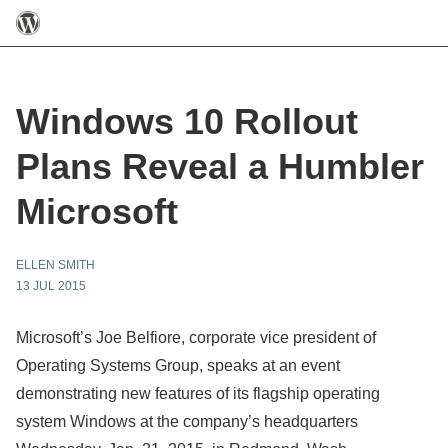
Windows 10 Rollout
Plans Reveal a Humbler
Microsoft
ELLEN SMITH
13 JUL 2015
Microsoft’s Joe Belfiore, corporate vice president of
Operating Systems Group, speaks at an event
demonstrating new features of its flagship operating
system Windows at the company’s headquarters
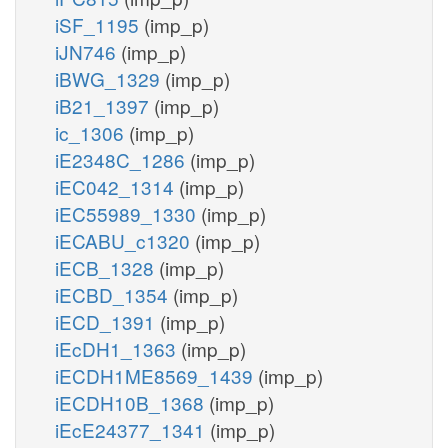
iSF_1195
(imp_p)
iJN746
(imp_p)
iBWG_1329
(imp_p)
iB21_1397
(imp_p)
ic_1306
(imp_p)
iE2348C_1286
(imp_p)
iEC042_1314
(imp_p)
iEC55989_1330
(imp_p)
iECABU_c1320
(imp_p)
iECB_1328
(imp_p)
iECBD_1354
(imp_p)
iECD_1391
(imp_p)
iEcDH1_1363
(imp_p)
iECDH1ME8569_1439
(imp_p)
iECDH10B_1368
(imp_p)
iEcE24377_1341
(imp_p)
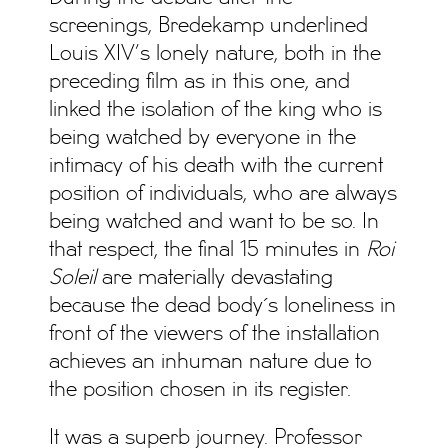
screenings, Bredekamp underlined
Louis XIV’s lonely nature, both in the
preceding film as in this one, and
linked the isolation of the king who is
being watched by everyone in the
intimacy of his death with the current
position of individuals, who are always
being watched and want to be so. In
that respect, the final 15 minutes in
Roi
Soleil
are materially devastating
because the dead body´s loneliness in
front of the viewers of the installation
achieves an inhuman nature due to
the position chosen in its register.
It was a superb journey. Professor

◆ Task prompt
All of the entries must be reproduced exactly, with no pictures kept.

◆ Task output
Windows 10 Rollout
Plans Reveal a Humbler
Microsoft
ELLEN SMITH
13 JUL 2015
Microsoft’s Joe Belfiore, corporate vice president of
Operating Systems Group, speaks at an event
demonstrating new features of its flagship operating
system Windows at the company’s headquarters
iSF_1195
(imp_p)
iJN746
(imp_p)
iBWG_1329
(imp_p)
iB21_1397
(imp_p)
ic_1306
(imp_p)
iE2348C_1286
(imp_p)
iEC042_1314
(imp_p)
iEC55989_1330
(imp_p)
iECABU_c1320
(imp_p)
iECB_1328
(imp_p)
iECBD_1354
(imp_p)
iECD_1391
(imp_p)
iEcDH1_1363
(imp_p)
iECDH1ME8569_1439
(imp_p)
iECDH10B_1368
(imp_p)
iEcE24377_1341
(imp_p)
screenings, Bredekamp underlined
Louis XIV’s lonely nature, both in the
preceding film as in this one, and
linked the isolation of the king who is
being watched by everyone in the
intimacy of his death with the current
position of individuals, who are always
being watched and want to be so. In
that respect, the final 15 minutes in
Roi
Soleil
are materially devastating
because the dead body´s loneliness in
front of the viewers of the installation
achieves an inhuman nature due to
the position chosen in its register.
It was a superb journey. Professor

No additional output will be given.